What you will do: What you return should match the entries below exactly, only without the images.

Material to process:
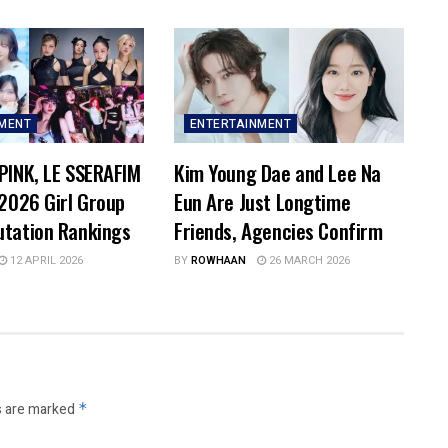
NMENT
ENTERTAINMENT
PINK, LE SSERAFIM
Kim Young Dae and Lee Na
 2026 Girl Group
Eun Are Just Longtime
utation Rankings
Friends, Agencies Confirm
12 APRIL 2026
BY
ROWHAAN
26 MARCH 2026
s are marked
*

Answer space:
NMENT
ENTERTAINMENT
PINK, LE SSERAFIM
Kim Young Dae and Lee Na
 2026 Girl Group
Eun Are Just Longtime
utation Rankings
Friends, Agencies Confirm
12 APRIL 2026
BY
ROWHAAN
26 MARCH 2026
s are marked
*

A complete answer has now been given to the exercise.